REPUBLIKA.CO.ID, KAIRO -- Setelah berjibaku dengan militer dan kalah, para demonstran dari Ikhwanul Muslimin (IM) tidak tinggal diam. Berbagai rencana dan strategi tak henti disusun IM untuk melakukan pembalasan.
Dilansir dari laman Al Arabiya, setelah beberapa para aktivis Ikhwanul Muslimi dibebaskan, mereka pun menyebar agar tak terlacak oleh militer. Sisa-sisa pucuk pimpinan pun masih bisa melakukan koordinasi dengan baik melalui gerakan bawah tanah. Hanya melalui jalur seperti ini mereka bisa beraksi mengatur strategi pembalasan.
Jumat lalu, IM bisa sukses menggelar demonstrasi dengan melibatkan sekitar 10 ribu massa di luar istana presiden dan lokasi lainnya yang sejalur. Kesuksesan ini, bisa dicapai karena sebelumnya telah disusun taktik untuk menjebak militer.

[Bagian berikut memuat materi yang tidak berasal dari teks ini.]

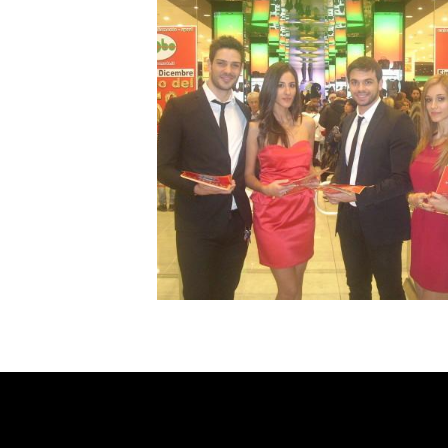
Evento inaugurazion
Globo Bari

Taktiknya, tidak menggelar demonstrasi secara terpusat agar tak mudah kalah oleh kekuatan militer dan sedikit terjadi bentrok yang memakan korban. Para demonstran menjebak militer dengan mengatakan akan menggelar unjuk rasa besar-besaran di Lapangan Sphinx, Kairo. Pasukan keamanan pun mengerahkan seluruh jajarannya dan langsung membarikade area tersebut menggunakan kawat berduri serta tank.
Namun militer tertipu. Di area tersebut, hanya ada sedikit orang yang berdemo. Sedangkan puluhan ribu lainnya justru berdemonstrasi di lokasi lainnya. Ada sekitar 1.300 orang yang menjadi korban bentrokan di Mesir. Sebagian besar dari mereka berasal dari kelompok IM yang berusaha mempertahankan presiden terpilih mereka, Muhammad Mursi.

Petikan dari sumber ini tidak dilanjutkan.